What a Feeling
Mit den Lernmaterialien des Start-ups „Little Feels“ werden Emotionen tierisch gut trainiert
„Wir leben momentan in einer Art Mental-Health-Krise“, sagt Marietta Herzog. „Jedes vierte Kind in einer deutschen Kita zeigt Auffälligkeiten in der sozial-emotionalen Entwicklung. Zwanzig Prozent aller Schulkinder haben psychische Probleme. Fast die Hälfte aller späteren psychischen Störungen beginnen, bevor wir 14 Jahre alt sind.“ Im Erwachsenenalter wird es nicht besser. Psychische Probleme rühren oft daher, dass Menschen schlecht mit ihren Gefühlen umzugehen wissen. Sich ihnen nicht stellen. Sich ablenken. Exzessiv Sport treiben. Zu Drogen greifen. Doch Vermeiden und Verdrängen führen in einen Teufelskreis.
„Der Ursprung des Problems liegt vor allem in der Kindheit“, sagt Herzog. „Lernen Kinder einen guten Umgang mit Gefühlen und Selbstreflexion, ist viel geholfen.“ Dafür hat sie „Little Feels“ kreiert. Sie will Eltern Werkzeuge an die Hand geben, um ihre Kinder Schritt für Schritt an das Thema Gefühle heranzuführen. „Wir Erwachsenen vergessen oft, dass Kinder erst einmal lernen müssen, was Gefühle sind und wie sie damit umgehen sollen“, erzählt die Psychologin. „Das beginnt im Alter von ungefähr zwei Jahren und ist für Eltern eine ziemlich anstrengende Phase.“ Doch es ist auch eine äußerst wichtige Zeit. Ein guter Umgang mit den eigenen Gefühlen sei eine der wichtigsten Voraussetzungen für den Erfolg in späteren Lebensphasen wie Schule oder Beruf, aber auch für die Fähigkeit, glückliche Beziehungen aufzubauen.

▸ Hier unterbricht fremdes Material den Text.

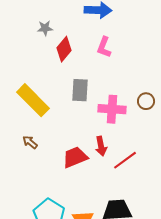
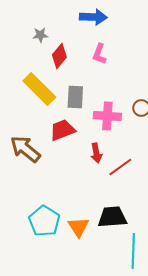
yellow rectangle: (33, 100) -> (39, 89), moved
brown arrow: (30, 142) -> (25, 149), size x2.0
red trapezoid: (75, 157) -> (62, 130), moved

„Mit Little Feels wollen wir Kindern ein selbstbewusstes, resilientes und glückliches Erwachsenwerden ermöglichen.“ Tierische Charaktere symbolisieren die verschiedenen emotionalen Herausforderungen und den Umgang damit. So steht zum Beispiel die Giraffe für die Selbstwahrnehmung und den Selbstwert. Mit ihrem langen Hals sticht sie heraus. Von ihr soll das Kind lernen, dass es gut ist, wie es ist. Von der Biene mit ihrer starken Gemeinschaft sollen die Kleinen lernen, um Hilfe zu bitten. Das fällt nicht immer leicht, ist vielleicht schambehaftet. Für die Entwicklung ist das wenig förderlich.
„Für die ganz Kleinen haben die Tiere ihren großen Auftritt in Büchern“, erklärt Herzog ihr Konzept. „Das Vorlesen schafft nicht nur wichtige Bindungsmomente, es baut auch ein gemeinsames Vokabular auf, um über Gefühle zu sprechen.“ Dazu gibt es das passende Kuscheltier. „Damit kann das Kind spielen und sich an das Gelernte aus den Geschichten erinnern.“ Für Kinder zwischen drei und sieben gibt es statt den Büchern digitale Medien wie Apps oder Spiele im Set mit dem Kuscheltier.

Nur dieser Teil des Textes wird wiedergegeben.